Aux termes de ses conclusions en date des 13 juillet 2020 et 16 février 2021, a. M. demandait à la Cour de :

* la recevoir en son appel et le déclarer bien-fondé,

* constater que le Code de droit international privé issu de la loi n° 1.448 du 26 juin 2017 (sic) ne s'applique pas à la succession d'a. M. ouverte en 1963 ni à celle d'h. MO.

* constater que par application du principe scissionniste alors applicable selon les règles de droit international privé, l'immeuble situé à Monaco sis X3 est soumis au droit monégasque,

* constater qu'en toute hypothèse, elle a accepté la succession dans le délai de 30 ans, avant toute acceptation même tacite de ses cohéritiers,

* constater que j-m. M. et a. M. n'ont pas accepté la succession de leur père dans le délai de 30 ans imposé par la loi,

* constater que j-m. M. et a. M. n'ont pas accepté la succession de leur mère dans le délai trentenaire,

* constater que les intimés ont expressément reconnu depuis 2009 sa qualité d'héritière d'a. M.

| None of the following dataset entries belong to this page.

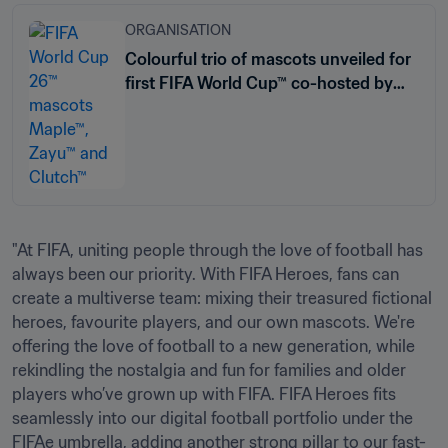
ORGANISATION
Colourful trio of mascots unveiled for
first FIFA World Cup™ co-hosted by
three nations
"At FIFA, uniting people through the love of football has 
always been our priority. With FIFA Heroes, fans can 
create a multiverse team: mixing their treasured fictional 
heroes, favourite players, and our own mascots. We're 
offering the love of football to a new generation, while 
rekindling the nostalgia and fun for families and older 
players who’ve grown up with FIFA. FIFA Heroes fits 
seamlessly into our digital football portfolio under the 
FIFAe umbrella, adding another strong pillar to our fast-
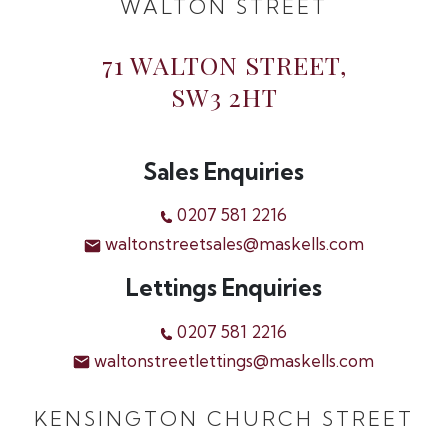
WALTON STREET
71 WALTON STREET,
SW3 2HT
Sales Enquiries
0207 581 2216
waltonstreetsales@maskells.com
Lettings Enquiries
0207 581 2216
waltonstreetlettings@maskells.com
KENSINGTON CHURCH STREET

* constater que n'ayant pas été tranchée expressément dans le dispositif, la question de l'acceptation de la succession paternelle et maternelle n'a aucune autorité de la chose jugée,

En conséquence,

* réformer le jugement du 11 juillet 2019 en ce qu'il a constaté qu'a. M. a renoncé à la succession de son père a. M. et n'a donc pas la qualité d'héritière à son égard s'agissant de la masse successorale monégasque et dit qu'a. M. ne pourra donc participer qu'au partage de la succession monégasque de feue h. MO. et sera en revanche exclue du partage de la succession de feu a. M. ouverte à Monaco,

Et statuant de nouveau,

* dire et juger qu'elle a la qualité d'héritière d'a. M. relativement au patrimoine successoral situé en Principauté de Monaco,

* dire et juger en conséquence qu'elle participera aux opérations de partage à intervenir sur l'immeuble sis à Monaco désigné sous la lettre B3 situé au 4ème étage de l'immeuble « le winter palace » X3 ainsi que sur les fruits issus de cet immeuble tant par la succession de son père que par sa mère,

* dire et juger que j-m. M. et a. M. n'ont pas accepté la succession de leur père dans le délai légal de sorte qu'ils n'ont pas qualité d'héritiers à la succession de leur père à Monaco et en tirer toutes conséquences de droit,

* dire et juger que j-m. M. et a. M. n'ont pas accepté la succession d'h. MO. dans le délai légal de sorte qu'ils n'ont pas qualité d'héritiers et en tirer toutes conséquences de droit,

* débouter les intimés de leur demande de dommages et intérêts pour appel abusif,

* confirmer le jugement pour le surplus,

* condamner j-m. M. et a. M. au paiement d'une somme de 10 000 euros à titre de dommages et intérêts en réparation de son préjudice moral,

* condamner j-m. M. et a. M. aux entiers dépens dont distraction au profit de Maître Thomas GIACCARDI, avocat-défenseur, sous sa due affirmation.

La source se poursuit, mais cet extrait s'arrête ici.